Nothing 'Wicked' about Philly adaptation

Fans of "Wicked" will enjoy the musical's current tour, which will be in Philly through Aug. 4 at the Academy of Music.
Fans of "Wicked" will enjoy the musical's current tour, which will be in Philly through Aug. 4 at the Academy of Music.
Posted: July 05, 2013

IT'S EASY to understand the love and adoration showered upon "Wicked" since its Broadway debut a decade ago.

With its smart and clever story (which boasts darker undertones than one might imagine in such a frothy, crowd-pleasing property), frequently funny book, thrilling lighting and stage design, and a score by Stephen Schwartz that actually lingers in the mind's ear well beyond the parking garage, "Wicked" is pretty much everything a Broadway musical is supposed to be.

That it has as its inspiration what is arguably the most beloved fantasy tale in American history is yet another reason why the show has earned its place among the most critically acclaimed and commercially successful musicals of all time.

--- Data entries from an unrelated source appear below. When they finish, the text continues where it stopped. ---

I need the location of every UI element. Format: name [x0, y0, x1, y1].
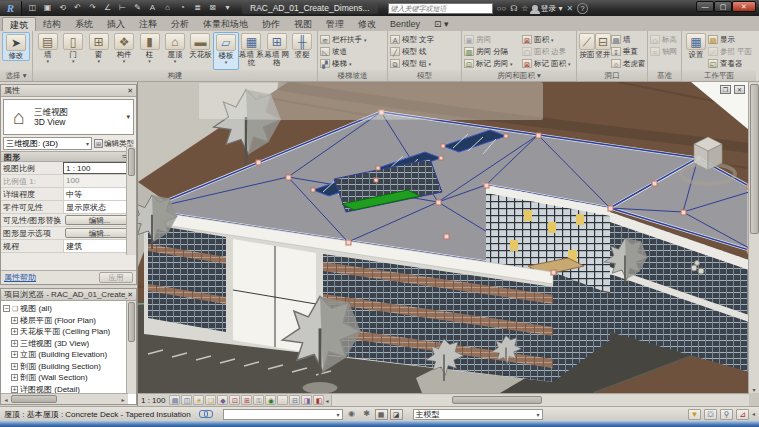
tree-item-ceiling-plan[interactable]: + 天花板平面 (Ceiling Plan) [3, 326, 136, 338]
active-workset-dropdown[interactable]: ▾ [223, 409, 343, 420]
section-icon[interactable]: ◔ [176, 2, 189, 14]
tab-massing-site[interactable]: 体量和场地 [196, 17, 255, 31]
tab-bentley[interactable]: Bentley [383, 17, 427, 31]
design-option-dropdown[interactable]: 主模型▾ [413, 409, 543, 420]
temporary-view-properties-icon[interactable]: ◨ [301, 395, 312, 405]
tree-item-elevation[interactable]: + 立面 (Building Elevation) [3, 349, 136, 361]
tree-item-wall-section[interactable]: + 剖面 (Wall Section) [3, 372, 136, 384]
properties-close-icon[interactable]: ✕ [127, 87, 133, 95]
component-button[interactable]: ❖ 构件▾ [111, 32, 136, 70]
select-links-icon[interactable]: ▼ [688, 409, 701, 420]
browser-close-icon[interactable]: ✕ [127, 291, 133, 299]
close-button[interactable]: ✕ [732, 1, 756, 12]
help-icon[interactable]: ? [577, 3, 587, 14]
ribbon-state-toggle[interactable]: ⊡ ▾ [427, 17, 456, 31]
close-hidden-windows-icon[interactable]: ⊠ [206, 2, 219, 14]
expand-icon[interactable]: + [11, 363, 18, 370]
room-button[interactable]: ▣ 房间 [464, 34, 516, 45]
crop-view-icon[interactable]: ⊡ [229, 395, 240, 405]
search-input[interactable] [388, 3, 493, 14]
wall-button[interactable]: ▤ 墙▾ [35, 32, 60, 70]
opening-by-face-button[interactable]: ⟋ 按面 [579, 32, 595, 69]
detail-level-icon[interactable]: ▤ [169, 395, 180, 405]
default-3d-view-icon[interactable]: ⌂ [161, 2, 174, 14]
view-filter-dropdown[interactable]: 三维视图: (3D)▾ [3, 137, 92, 150]
tab-annotate[interactable]: 注释 [132, 17, 164, 31]
shaft-opening-button[interactable]: ⊟ 竖井 [595, 32, 611, 69]
restore-view-window-icon[interactable]: ❐ [720, 85, 731, 94]
analysis-display-icon[interactable]: ◧ [313, 395, 324, 405]
type-selector-caret-icon[interactable]: ▾ [126, 113, 133, 121]
curtain-grid-button[interactable]: ⊞ 幕墙 网格 [264, 32, 289, 70]
close-view-window-icon[interactable]: ✕ [734, 85, 745, 94]
select-underlay-icon[interactable]: ⛋ [704, 409, 717, 420]
exchange-apps-icon[interactable]: ✕ [567, 4, 574, 13]
grid-button[interactable]: ⌗ 轴网 [650, 46, 679, 57]
tag-area-button[interactable]: ⊠ 标记 面积▾ [522, 58, 574, 69]
panel-label-select[interactable]: 选择 ▾ [0, 70, 32, 81]
model-line-button[interactable]: ╱ 模型 线 [390, 46, 459, 57]
expand-icon[interactable]: + [11, 386, 18, 393]
expand-icon[interactable]: + [11, 328, 18, 335]
dormer-opening-button[interactable]: ⌂ 老虎窗 [611, 58, 646, 69]
tab-manage[interactable]: 管理 [319, 17, 351, 31]
window-button[interactable]: ⊞ 窗▾ [86, 32, 111, 70]
stairs-button[interactable]: ▞ 楼梯▾ [320, 58, 385, 69]
tag-icon[interactable]: ✎ [131, 2, 144, 14]
type-selector[interactable]: ⌂ 三维视图 3D View ▾ [3, 99, 134, 135]
browser-hscrollbar[interactable]: ◂▸ [1, 393, 128, 404]
select-pinned-icon[interactable]: ⚲ [720, 409, 733, 420]
editing-requests-icon[interactable]: ✱ [361, 409, 373, 420]
worksharing-display-icon[interactable]: ⊟ [289, 395, 300, 405]
expand-icon[interactable]: + [11, 374, 18, 381]
communication-center-icon[interactable]: ☊ [510, 4, 517, 13]
sun-path-icon[interactable]: ☀ [193, 395, 204, 405]
show-crop-region-icon[interactable]: ⊞ [241, 395, 252, 405]
vertical-opening-button[interactable]: ↧ 垂直 [611, 46, 646, 57]
door-button[interactable]: ▯ 门▾ [60, 32, 85, 70]
curtain-system-button[interactable]: ▦ 幕墙 系统 [239, 32, 264, 70]
column-button[interactable]: ▮ 柱▾ [137, 32, 162, 70]
tab-modify[interactable]: 修改 [351, 17, 383, 31]
tree-item-building-section[interactable]: + 剖面 (Building Section) [3, 361, 136, 373]
display-options-edit-button[interactable]: 编辑... [65, 228, 134, 238]
shadows-icon[interactable]: ❏ [205, 395, 216, 405]
area-button[interactable]: ⊠ 面积▾ [522, 34, 574, 45]
expand-icon[interactable]: + [11, 340, 18, 347]
locked-3d-view-icon[interactable]: ⚿ [253, 395, 264, 405]
minimize-button[interactable]: — [696, 1, 714, 12]
save-icon[interactable]: ▣ [41, 2, 54, 14]
measure-icon[interactable]: ∠ [101, 2, 114, 14]
tab-structure[interactable]: 结构 [36, 17, 68, 31]
tree-root-views[interactable]: − ❏ 视图 (all) [3, 303, 136, 315]
model-group-button[interactable]: ⧉ 模型 组▾ [390, 58, 459, 69]
ramp-button[interactable]: ◺ 坡道 [320, 46, 385, 57]
3d-view-scene[interactable] [138, 82, 749, 393]
sync-icon[interactable]: ⟲ [56, 2, 69, 14]
text-icon[interactable]: A [146, 2, 159, 14]
undo-icon[interactable]: ↶ [71, 2, 84, 14]
dimension-icon[interactable]: ⊢ [116, 2, 129, 14]
apply-button[interactable]: 应用 [99, 272, 133, 283]
reveal-hidden-elements-icon[interactable]: ◌ [277, 395, 288, 405]
expand-icon[interactable]: + [11, 317, 18, 324]
application-menu-button[interactable]: R [0, 1, 22, 16]
show-workplane-button[interactable]: ▧ 显示 [708, 34, 752, 45]
tag-room-button[interactable]: ⊡ 标记 房间▾ [464, 58, 516, 69]
tree-item-detail[interactable]: + 详图视图 (Detail) [3, 384, 136, 394]
expand-icon[interactable]: + [11, 351, 18, 358]
design-options-icon[interactable]: ▦ [375, 409, 388, 420]
viewer-button[interactable]: ◱ 查看器 [708, 58, 752, 69]
vg-edit-button[interactable]: 编辑... [65, 215, 134, 225]
redo-icon[interactable]: ↷ [86, 2, 99, 14]
room-separator-button[interactable]: ▥ 房间 分隔 [464, 46, 516, 57]
binoculars-search-icon[interactable]: ○○ [497, 4, 507, 13]
tree-item-3d-view[interactable]: + 三维视图 (3D View) [3, 338, 136, 350]
panel-label-room-area[interactable]: 房间和面积 ▾ [462, 70, 576, 81]
tab-insert[interactable]: 插入 [100, 17, 132, 31]
canvas-hscrollbar[interactable] [331, 395, 749, 406]
sign-in-button[interactable]: 登录 ▾ [532, 3, 562, 14]
show-rendering-icon[interactable]: ◆ [217, 395, 228, 405]
canvas-vscrollbar[interactable]: ▾ [748, 82, 759, 393]
temporary-hide-isolate-icon[interactable]: ◉ [265, 395, 276, 405]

The bus-and-truck version of "Wicked" running through Aug. 4 at the Academy of Music does nothing to diminish the play's legacy, thanks to the factors listed above, as well as a stellar cast that hits all the right notes - musical and otherwise.

"Wicked," is based on "Wicked: The Life and Times of the Wicked Witch of the West," Gregory Maguire's wildly inventive novel that provides the back stories for the iconic green villain (herein dubbed "Elphaba") and Glinda, the Good Witch of the South, two characters central to the "The Wizard of Oz."

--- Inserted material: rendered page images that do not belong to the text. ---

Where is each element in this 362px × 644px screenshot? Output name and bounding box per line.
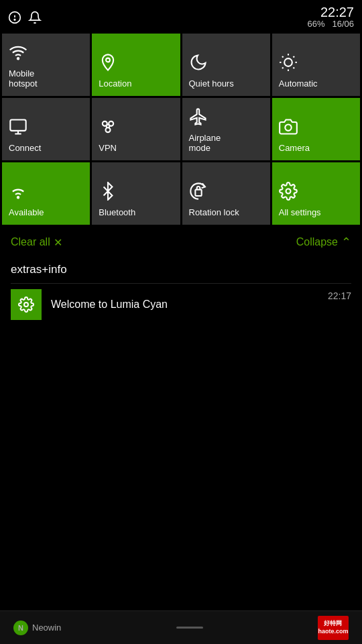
bluetooth-icon — [99, 182, 117, 203]
tile-location-label: Location — [99, 78, 131, 89]
clock: 22:27 — [320, 5, 354, 19]
tile-available-label: Available — [9, 207, 44, 218]
collapse-icon: ⌃ — [341, 235, 351, 250]
tile-quiet-hours[interactable]: Quiet hours — [182, 34, 270, 96]
svg-line-12 — [282, 68, 284, 69]
tile-rotation-lock-label: Rotation lock — [189, 207, 239, 218]
tile-bluetooth[interactable]: Bluetooth — [92, 162, 180, 225]
all-settings-icon — [279, 182, 298, 203]
collapse-label: Collapse — [296, 236, 338, 248]
tile-vpn-label: VPN — [99, 143, 117, 154]
home-button[interactable] — [176, 627, 203, 629]
svg-point-3 — [17, 58, 19, 59]
tile-airplane-mode[interactable]: Airplanemode — [182, 98, 270, 160]
tile-location[interactable]: Location — [92, 34, 180, 96]
notification-content: Welcome to Lumia Cyan — [51, 299, 318, 311]
status-right: 22:27 66% 16/06 — [308, 5, 354, 29]
automatic-icon — [279, 53, 298, 74]
svg-point-26 — [286, 189, 290, 194]
vpn-icon — [99, 117, 117, 139]
available-icon — [9, 182, 27, 203]
battery-info: 66% 16/06 — [308, 19, 354, 29]
neowin-logo-icon: N — [13, 621, 28, 635]
connect-icon — [9, 117, 27, 139]
alert-icon — [8, 11, 21, 24]
notify-icon — [28, 11, 42, 24]
bottom-bar: N Neowin 好特网haote.com — [0, 610, 362, 644]
neowin-brand: N Neowin — [13, 621, 61, 635]
svg-rect-25 — [195, 190, 201, 196]
tile-connect-label: Connect — [9, 143, 41, 154]
app-name: extras+info — [11, 263, 351, 276]
svg-line-13 — [293, 56, 294, 58]
tile-bluetooth-label: Bluetooth — [99, 207, 135, 218]
quiet-hours-icon — [189, 53, 208, 74]
notification-time: 22:17 — [328, 289, 351, 301]
notification-app-icon — [11, 289, 42, 320]
svg-point-2 — [14, 19, 15, 20]
clear-all-icon: ✕ — [54, 236, 62, 249]
neowin-label: Neowin — [32, 623, 61, 633]
svg-point-19 — [106, 128, 111, 133]
svg-point-18 — [109, 121, 113, 126]
notification-item[interactable]: Welcome to Lumia Cyan 22:17 — [11, 283, 351, 325]
svg-point-4 — [106, 58, 110, 62]
tile-quiet-hours-label: Quiet hours — [189, 78, 234, 89]
svg-point-23 — [285, 125, 291, 131]
tile-automatic[interactable]: Automatic — [272, 34, 360, 96]
tile-airplane-mode-label: Airplanemode — [189, 133, 221, 154]
haote-badge: 好特网haote.com — [318, 616, 349, 640]
notification-title: Welcome to Lumia Cyan — [51, 299, 318, 311]
svg-point-27 — [24, 303, 28, 307]
tile-connect[interactable]: Connect — [2, 98, 90, 160]
tile-mobile-hotspot[interactable]: Mobilehotspot — [2, 34, 90, 96]
tile-vpn[interactable]: VPN — [92, 98, 180, 160]
airplane-mode-icon — [189, 107, 208, 129]
svg-line-8 — [282, 56, 284, 58]
notifications-section: extras+info Welcome to Lumia Cyan 22:17 — [0, 256, 362, 325]
tile-rotation-lock[interactable]: Rotation lock — [182, 162, 270, 225]
clear-all-label: Clear all — [11, 236, 50, 248]
tile-automatic-label: Automatic — [279, 78, 318, 89]
svg-point-17 — [103, 121, 107, 126]
svg-point-24 — [17, 197, 19, 199]
mobile-hotspot-icon — [9, 43, 27, 64]
tile-all-settings[interactable]: All settings — [272, 162, 360, 225]
svg-rect-14 — [10, 120, 25, 131]
action-bar: Clear all ✕ Collapse ⌃ — [0, 228, 362, 256]
tile-camera[interactable]: Camera — [272, 98, 360, 160]
collapse-button[interactable]: Collapse ⌃ — [296, 235, 351, 250]
location-icon — [99, 53, 117, 74]
svg-line-9 — [293, 68, 294, 69]
rotation-lock-icon — [189, 182, 208, 203]
tile-available[interactable]: Available — [2, 162, 90, 225]
tile-camera-label: Camera — [279, 143, 310, 154]
tile-mobile-hotspot-label: Mobilehotspot — [9, 68, 38, 89]
svg-point-5 — [284, 59, 292, 67]
status-icons — [8, 11, 42, 24]
clear-all-button[interactable]: Clear all ✕ — [11, 236, 62, 249]
tile-all-settings-label: All settings — [279, 207, 321, 218]
quick-tiles: Mobilehotspot Location Quiet hours Autom… — [0, 32, 362, 227]
status-bar: 22:27 66% 16/06 — [0, 0, 362, 32]
camera-icon — [279, 117, 298, 139]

It explains how the chartreuse-skinned Elphaba got to be so nasty (it's not like she was born that way), but not how she turned out with such a bizarre skin hue (she was born that way, although the reasons remain untold).

Just as how her personality got so twisted is set out, so is the reason why, in "The Wizard of Oz," the Wizard wanted her dead (there is actually a subtle Third Reich allegory afoot here). Suffice it to say the moral of the story is: It isn't easy being green.

The two women who created the roles of Elphaba and Glinda - Idina Menzel and Kristen Chenoweth respectively - are as inextricably linked to those characters as Barbra Streisand is to Fanny Brice in "Funny Girl" and Carol Channing to Lorelei Lee in "Gentlemen Prefer Blondes." Which means the bar is set high for any actresses tackling the assignments. But the two leads in Wednesday night's performance proved up to the task - and then some.

Through Sunday, Dee Roscioli, who has portrayed Elphaba on Broadway, is filling in for the ill Alison Luff. Roscioli certainly has the pipes for such showstoppers as "The Wizard and I" and "Defying Gravity." But she also brings with her a far more uncommon talent, a wonderful, deadpan delivery that exponentially enhances her character's many punch lines. Both Roscioli's speaking voice and perfect comic timing recall those of Broadway stalwart Bebe Neuwirth.

Wednesday, the role of the goodhearted, but ditzy (in a blonde sort of way), Glinda was performed by Cassie Okenka. If she is the stand-in, we can only imagine how good first-stringer Jenn Gambatese is.

Among those providing uniformly strong support are veteran entertainer John Davidson as the Wizard, and longtime soap opera diva Kim Zimmer as Madame Morrible. Both old pros are fun to watch in their secondary, but key roles.

It all adds up to as perfect an evening of musical theater as you'll find on the boards today.